More than 100,000 people needed hospital treatment last month, new NHS data reveals.

Almost one third of all patients in England who have needed hospital treatment for Covid since the pandemic began were admitted in January.

Hospitals treated a total of 242,307 patients who were confirmed to have Covid last year.

That compares with 101,956 in January 2021, new NHS figures revealed on Thursday show. That’s 29.6% of the total patients treated up to the end of the month.

The data show the extent of the pressure on the NHS during the latest wave.

The Royal London Hospital in Whitechapel (file picture)
The Royal London Hospital in Whitechapel (file picture)
Mike Kemp via Getty Images

On top of treating coronavirus patients, the NHS completed more than six million elective treatments in 2020, while hospitals carried out more than two cancer procedures for every patient they treated for the virus.

In all, there were more than 18.7 million A&E attendances.

Cancer services have continued to recover, the new figures show, with 25,199 people starting treatment in December, 555 more than in the same month the previous year. And following an NHS campaign, to encourage people to come forward for help, 200,940 people were referred for cancer checks, 13,129 more than December 2019.

Professor Stephen Powis, NHS national medical director, said: “While the world’s attention has rightly been on Covid, NHS staff have worked extremely hard to provide essential services for those patients who need them, including 280,000 treatments for cancer patients along with millions of routine operations.

“Even in January, when hospitals admitted almost a third of all the Covid patients they have treated during the pandemic, they were treating twice as many patients with other conditions as they did for those with the virus over the month.

“But the NHS remains under significant pressure so it is vital that everyone continues to do all they can to stop the spread of the virus by staying at home and following the expert ‘hands, face, space’ guidance.”

While the NHS was treating increasing numbers of Covid patients during the winter wave, new data show average waiting times for non-urgent surgery fell by more than 40% between July and the end of the year.

But, with hospitals still treating over a thousand more patients with Covid than they did at the peak of the first wave, NHS leaders urge the public to remain vigilant and follow the official advice on slowing the spread of the virus.

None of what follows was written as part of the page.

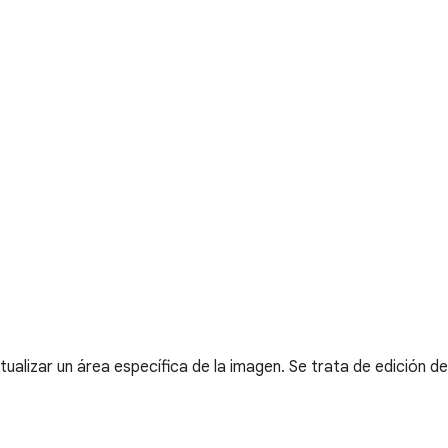
ualizar un área específica de la imagen. Se trata de edición de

The NHS is currently treating more people with Covid in critical care than hospitals did for all conditions this time last year.

Meanwhile, the number of people waiting more than 52 weeks to start hospital treatment in England is at its highest level since 2008, new figures show.

Data from NHS England shows 224,205 people in December had been waiting more than a year – the highest number for any calendar month since April 2008.

One year earlier, in December 2019, the figure was just 1,467.

The figures also show that a total of 4.52 million people were waiting to start treatment at the end of December – the highest number since records began in August 2007.

Tim Mitchell, vice president of the Royal College of Surgeons of England, said: “Covid-19 continues to take an enormous toll on hundreds of thousands of people across the country left waiting for an operation.

“The number of people waiting over a year for their treatment is now 150 times higher than in 2019.

“Many are waiting ‘in limbo’, reliant on painkillers, and unable to get on with day-to-day family life or work.

“These figures show the impact on the NHS of lifting the November national lockdown.

“By Christmas, some surgeons were facing the awful job of calling up patients waiting for cancer operations, to tell them they weren’t sure when they would have a bed or the staff in place to operate.”